Quando morreu em 2001, o padre Larre era como um mito para numerosos
praticantes de medicina chinesa. A extensão de seus conhecimentos, seu talento
de professor, senso de humor e sobretudo sua profunda humanidade marcaram
muitas pessoas com relação aos ensinos assim como nas suas vidas.
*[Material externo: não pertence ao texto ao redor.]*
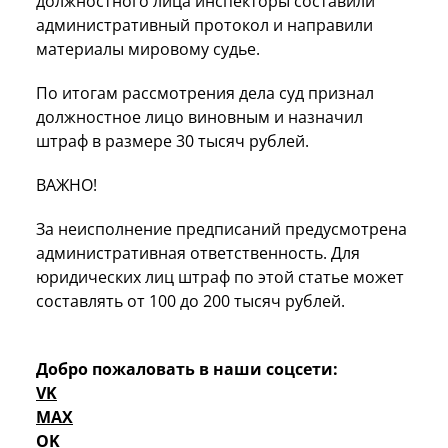
должностного лица инспекторы составили
административный протокол и направили
материалы мировому судье.
По итогам рассмотрения дела суд признал
должностное лицо виновным и назначил
штраф в размере 30 тысяч рублей.
ВАЖНО!
За неисполнение предписаний предусмотрена
административная ответственность. Для
юридических лиц штраф по этой статье может
составлять от 100 до 200 тысяч рублей.
Добро пожаловать в наши соцсети:
VK
MAX
OK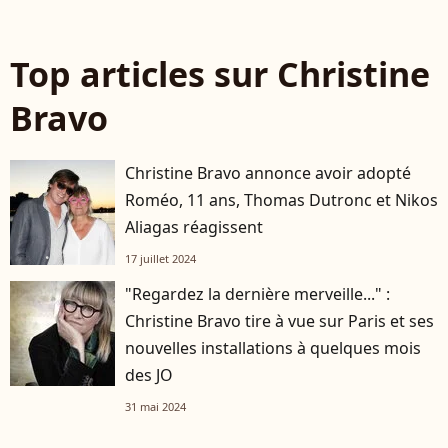
Top articles sur Christine
Bravo
Christine Bravo annonce avoir adopté
Roméo, 11 ans, Thomas Dutronc et Nikos
Aliagas réagissent
17 juillet 2024
"Regardez la dernière merveille..." :
Christine Bravo tire à vue sur Paris et ses
nouvelles installations à quelques mois
des JO
31 mai 2024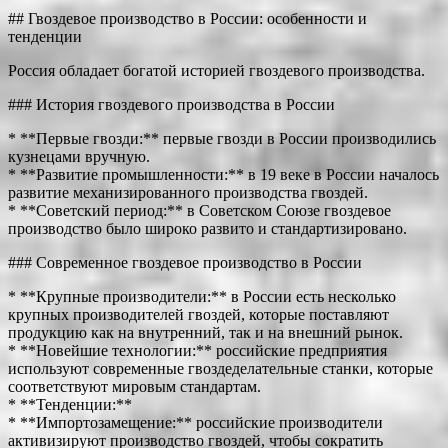
## Гвоздевое производство в России: особенности и
тенденции
Россия обладает богатой историей гвоздевого производства.
### История гвоздевого производства в России
* **Первые гвозди:** первые гвозди в России производились
кузнецами вручную.
* **Развитие промышленности:** в 19 веке в России началось
развитие механизированного производства гвоздей.
* **Советский период:** в Советском Союзе гвоздевое
производство было широко развито и стандартизировано.
### Современное гвоздевое производство в России
* **Крупные производители:** в России есть несколько
крупных производителей гвоздей, которые поставляют
продукцию как на внутренний, так и на внешний рынок.
* **Новейшие технологии:** российские предприятия
используют современные гвоздеделательные станки, которые
соответствуют мировым стандартам.
* **Тенденции:**
* **Импортозамещение:** российские производители
активизируют производство гвоздей, чтобы сократить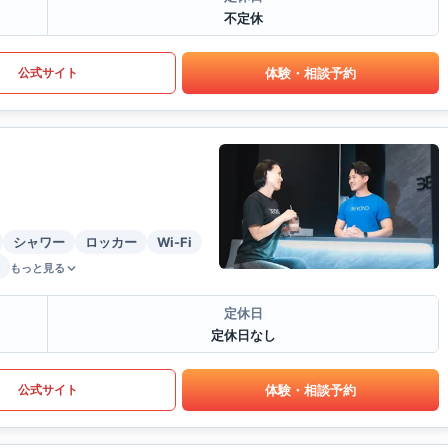
不定休
体験・相談予約
公式サイト
シャワー
ロッカー
Wi-Fi
もっと見る
定休日
定休日なし
体験・相談予約
公式サイト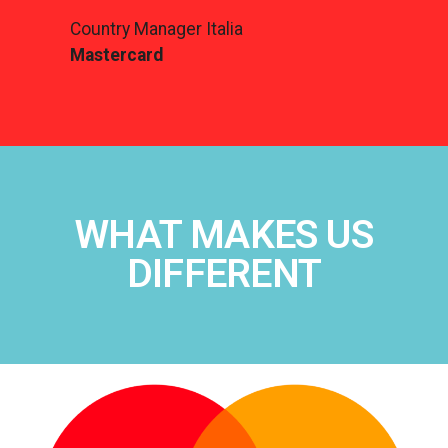
Country Manager Italia
Mastercard
WHAT MAKES US
DIFFERENT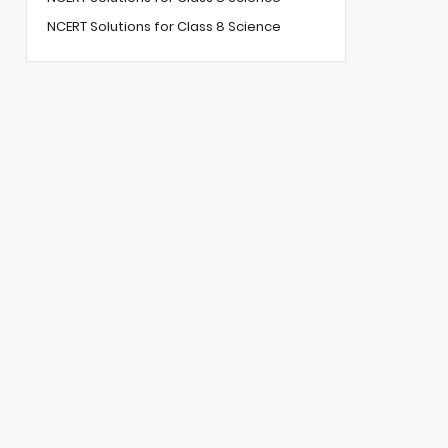
NCERT Solutions for Class 8 Science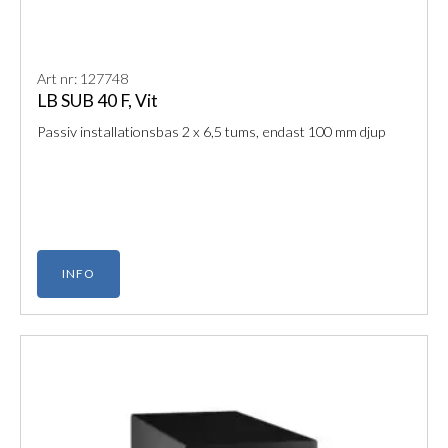
Art nr: 127748
LB SUB 40 F, Vit
Passiv installationsbas 2 x 6,5 tums, endast 100 mm djup
INFO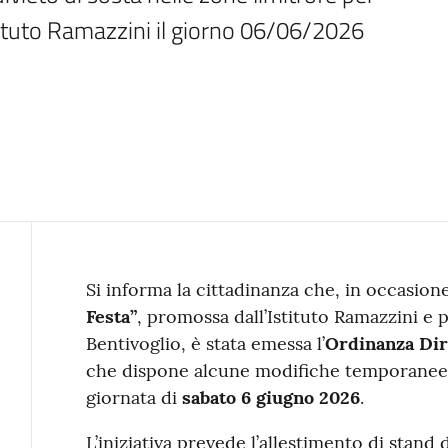
tituto Ramazzini il giorno 06/06/2026
Contenuto
Si informa la cittadinanza che, in occasion
Festa”
, promossa dall’Istituto Ramazzini e
Bentivoglio, è stata emessa l’
Ordinanza Diri
che dispone alcune modifiche temporanee al
giornata di
sabato 6 giugno 2026
.
L’iniziativa prevede l’allestimento di stand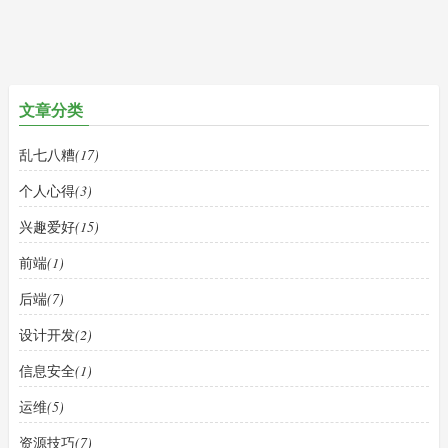
文章分类
乱七八糟
(17)
个人心得
(3)
兴趣爱好
(15)
前端
(1)
后端
(7)
设计开发
(2)
信息安全
(1)
运维
(5)
资源技巧
(7)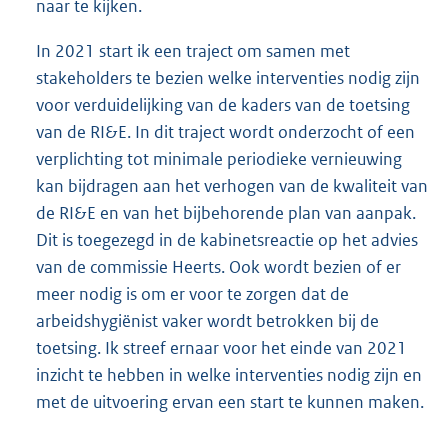
naar te kijken.
In 2021 start ik een traject om samen met
stakeholders te bezien welke interventies nodig zijn
voor verduidelijking van de kaders van de toetsing
van de RI&E. In dit traject wordt onderzocht of een
verplichting tot minimale periodieke vernieuwing
kan bijdragen aan het verhogen van de kwaliteit van
de RI&E en van het bijbehorende plan van aanpak.
Dit is toegezegd in de kabinetsreactie op het advies
van de commissie Heerts. Ook wordt bezien of er
meer nodig is om er voor te zorgen dat de
arbeidshygiënist vaker wordt betrokken bij de
toetsing. Ik streef ernaar voor het einde van 2021
inzicht te hebben in welke interventies nodig zijn en
met de uitvoering ervan een start te kunnen maken.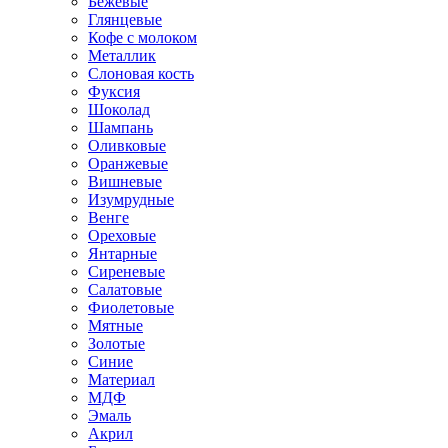
Бежевые
Глянцевые
Кофе с молоком
Металлик
Слоновая кость
Фуксия
Шоколад
Шампань
Оливковые
Оранжевые
Вишневые
Изумрудные
Венге
Ореховые
Янтарные
Сиреневые
Салатовые
Фиолетовые
Мятные
Золотые
Синие
Материал
МДФ
Эмаль
Акрил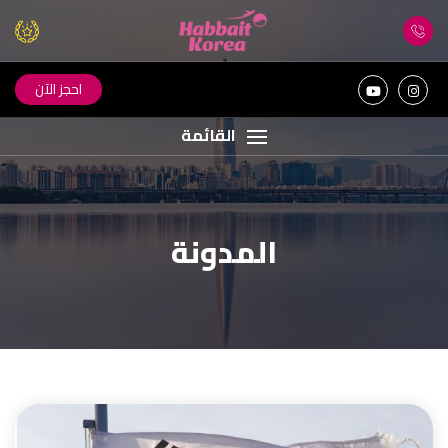
احجز الآن
القائمة
المدونة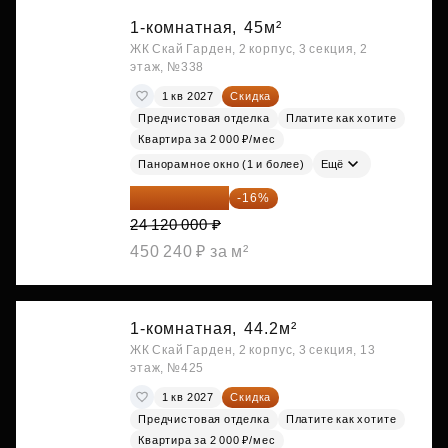
1-комнатная,
45м²
ЖК Скай Гарден, 2 корпус, 3 секция, 2
этаж, №338
1 кв 2027
Скидка
Предчистовая отделка
Платите как хотите
Квартира за 2 000 ₽/мес
Панорамное окно (1 и более)
Ещё
20 260 800 ₽
-16%
24 120 000 ₽
450 240 ₽ за м²
1-комнатная,
44.2м²
ЖК Скай Гарден, 2 корпус, 3 секция, 13
этаж, №425
1 кв 2027
Скидка
Предчистовая отделка
Платите как хотите
Квартира за 2 000 ₽/мес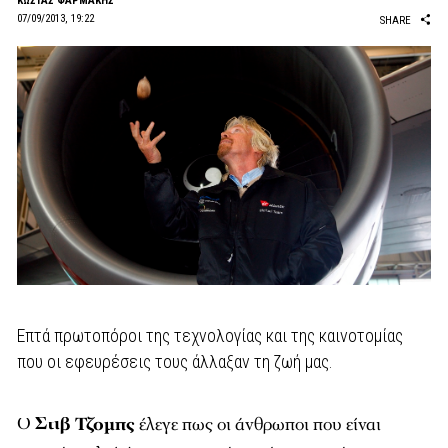
ΚΩΣΤΑΣ ΦΑΡΜΑΚΗΣ
07/09/2013, 19:22
SHARE
Επτά πρωτοπόροι της τεχνολογίας και της καινοτομίας
που οι εφευρέσεις τους άλλαξαν τη ζωή μας.
Ο
Στιβ Τζομπς
έλεγε πως οι άνθρωποι που είναι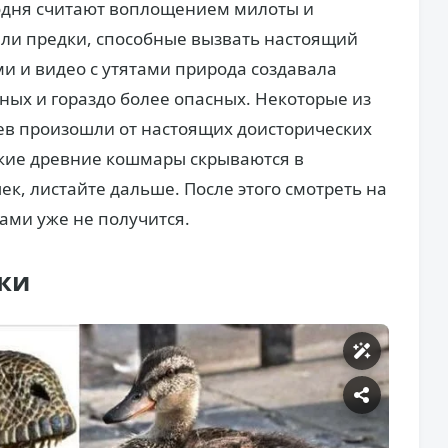
годня считают воплощением милоты и
были предки, способные вызвать настоящий
ми и видео с утятами природа создавала
ных и гораздо более опасных. Некоторые из
в произошли от настоящих доисторических
какие древние кошмары скрываются в
, листайте дальше. После этого смотреть на
ами уже не получится.
ки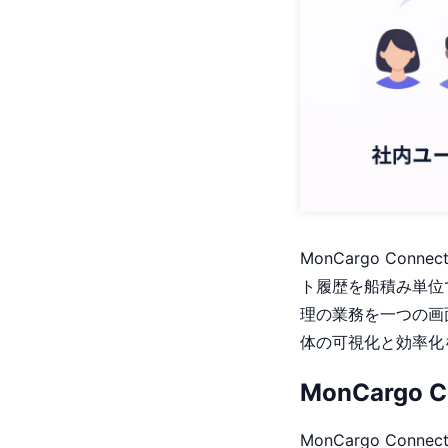
MonCargo C
ト履歴を船積み単位
理の業務を一つの画
体の可視化と効率化
MonCargo 
MonCargo C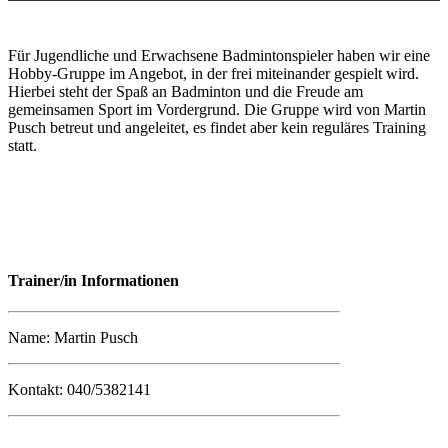
Für Jugendliche und Erwachsene Badmintonspieler haben wir eine
Hobby-Gruppe im Angebot, in der frei miteinander gespielt wird.
Hierbei steht der Spaß an Badminton und die Freude am
gemeinsamen Sport im Vordergrund. Die Gruppe wird von Martin
Pusch betreut und angeleitet, es findet aber kein reguläres Training
statt.
Trainer/in Informationen
Name: Martin Pusch
Kontakt: 040/5382141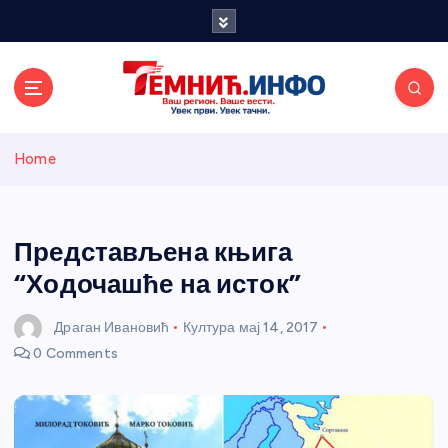
S
k
i
p
t
o
Темнићки
c
Home
o
n
информативн
t
e
Представљена књига
и портал
n
“Ходочашће на исток”
t
Драган Ивановић
Култура
мај 14, 2017
0 Comments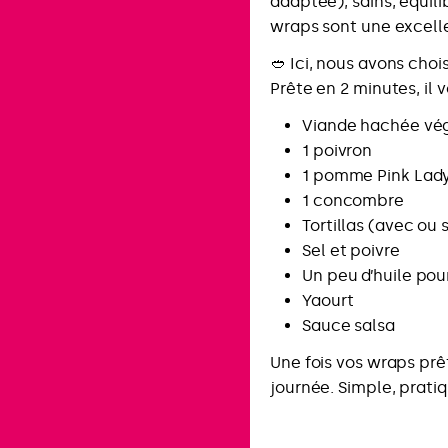
adaptée), sains, équili
wraps sont une excelle
🥙 Ici, nous avons choi
Prête en 2 minutes, il v
Viande hachée végé
1 poivron
1 pomme Pink Lad
1 concombre
Tortillas (avec ou 
Sel et poivre
Un peu d’huile pou
Yaourt
Sauce salsa
Une fois vos wraps prê
journée. Simple, pratiq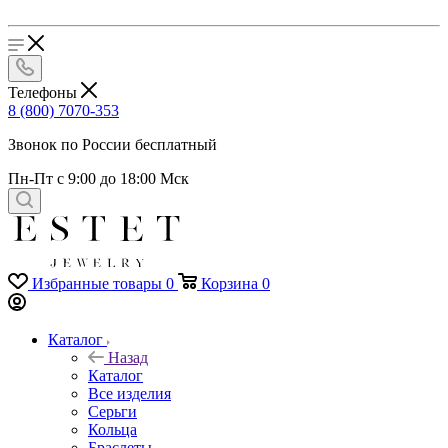
Телефоны
8 (800) 7070-353
Звонок по России бесплатный
Пн-Пт с 9:00 до 18:00 Мск
Избранные товары
0
Корзина
0
Каталог
Назад
Каталог
Все изделия
Серьги
Кольца
Браслеты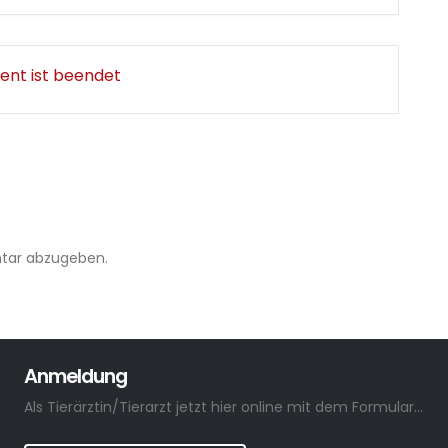
ent ist beendet
tar abzugeben.
Anmeldung
Als Tierärztin/Tierarzt jetzt hier online mit dem Formular anmelden.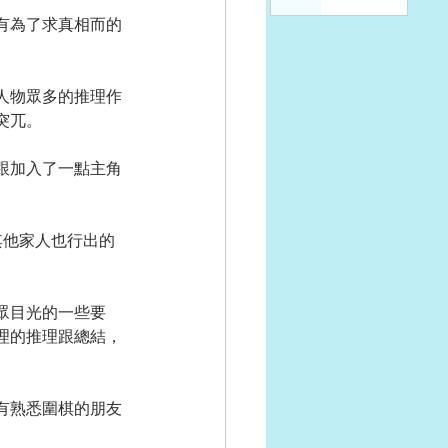
有為了求真相而的
人物眾多的推理作
突兀。
跟加入了一點主角
其他家人也行出的
眾目光的一些要
理的推理跟總結，
有熟悉圍棋的朋友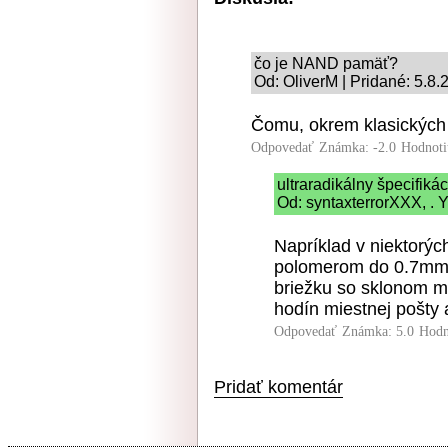
čo je NAND pamäť?
Od: OliverM | Pridané: 5.8.
Čomu, okrem klasických 
Odpovedať
Známka: -2.0
Hodnoti
ultraradikálny špecifiká
Od: syntaxterrorXXX, . Y
Napríklad v niektorýc
polomerom do 0.7mm,
briežku so sklonom ma
hodín miestnej pošty
Odpovedať
Známka: 5.0
Hodn
Pridať komentár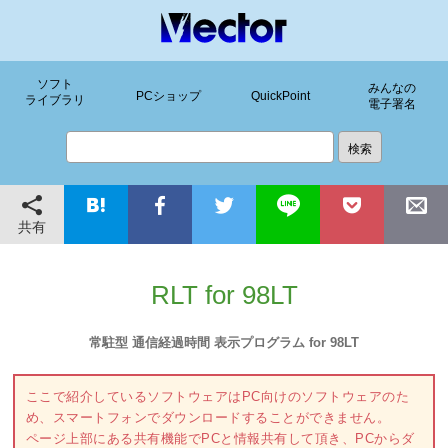
ソフト
みんなの
PCショップ
QuickPoint
ライブラリ
電子署名
共有
RLT for 98LT
常駐型 通信経過時間 表示プログラム for 98LT
ここで紹介しているソフトウェアはPC向けのソフトウェアのた
め、スマートフォンでダウンロードすることができません。
ページ上部にある共有機能でPCと情報共有して頂き、PCからダ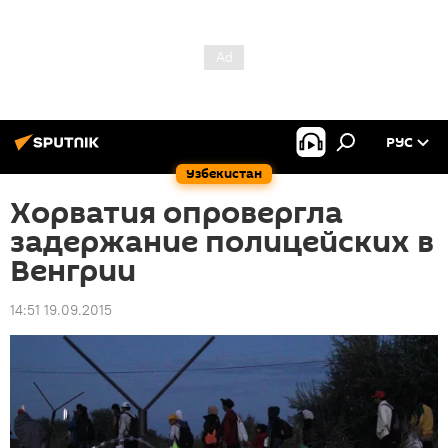
РУС
Узбекистан
Хорватия опровергла
задержание полицейских в
Венгрии
14:51 19.09.2015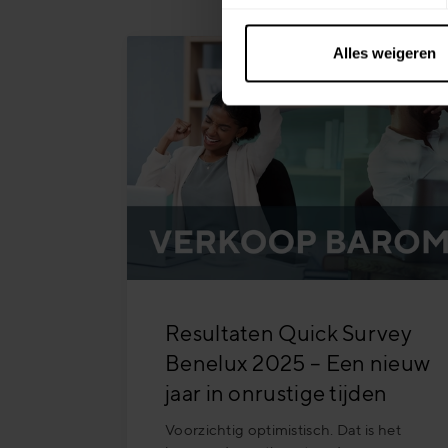
Alles weigeren
Resultaten Quick Survey
Benelux 2025 – Een nieuw
jaar in onrustige tijden
Voorzichtig optimistisch. Dat is het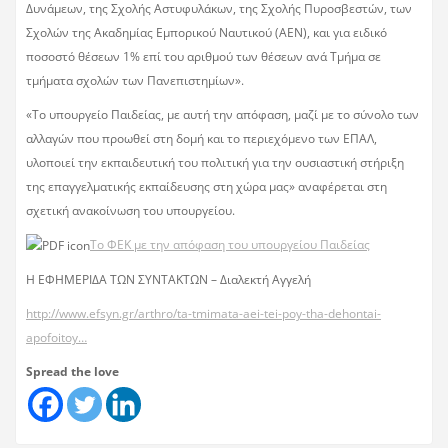
Δυνάμεων, της Σχολής Αστυφυλάκων, της Σχολής Πυροσβεστών, των
Σχολών της Ακαδημίας Εμπορικού Ναυτικού (ΑΕΝ), και για ειδικό
ποσοστό θέσεων 1% επί του αριθμού των θέσεων ανά Τμήμα σε
τμήματα σχολών των Πανεπιστημίων».
«Το υπουργείο Παιδείας, με αυτή την απόφαση, μαζί με το σύνολο των
αλλαγών που προωθεί στη δομή και το περιεχόμενο των ΕΠΑΛ,
υλοποιεί την εκπαιδευτική του πολιτική για την ουσιαστική στήριξη
της επαγγελματικής εκπαίδευσης στη χώρα μας» αναφέρεται στη
σχετική ανακοίνωση του υπουργείου.
Το ΦΕΚ με την απόφαση του υπουργείου Παιδείας
Η ΕΦΗΜΕΡΙΔΑ ΤΩΝ ΣΥΝΤΑΚΤΩΝ – Διαλεκτή Αγγελή
http://www.efsyn.gr/arthro/ta-tmimata-aei-tei-poy-tha-dehontai-
apofoitoy…
Spread the love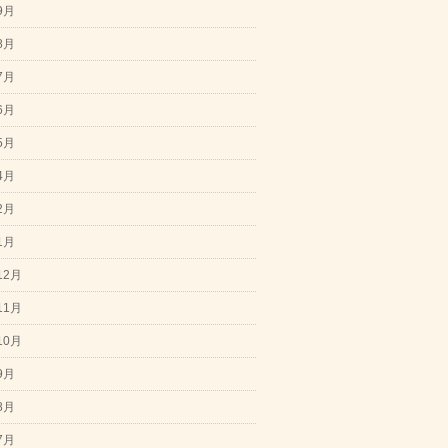
9月
8月
7月
6月
5月
4月
2月
1月
12月
11月
10月
9月
8月
7月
Eu perpetuo a memória deles continuando fiel à um ensinamento fundado nos
textos chineses. Esse ensino metódico é a transposição em francês – ou em
outras línguas ocidentais, do que dizem os maiores textos chineses, a
apresentação organizada dos clássicos da medicina com suas terminologias
especificas, na perspectiva chinesa.
Assim, sem
pretensão de uma unidade fictícia, os participantes podem adquiri uma visão da
fisiologia e da patologia assim como um vocabulário de chinês médico, inseridos
no pensamento chinês tradicional.
Para manter
a tradição da E.E.A, uma equipe se formou comigo. Ela é composta de pessoas de diversos
horizontes: médicos e não médicos, sinólogos e não sinólogos,
fisioterapeutas, praticantes de shiatsu, psicólogos, artistas, técnicos de
informática etc. Ela se caracteriza pela amizade e a confiança entre todos
assim como um profundo laço ao que a Escola representa em termos de escolha de
ensinamentos e de pesquisa.
A direção é representada atualmente por Patrick Richer, Jean Chami, Colette
Malissard. Entre os conferencistas estão Dea Angelelli, Martine Espouy,Monique Drapier,Heidi Thorer…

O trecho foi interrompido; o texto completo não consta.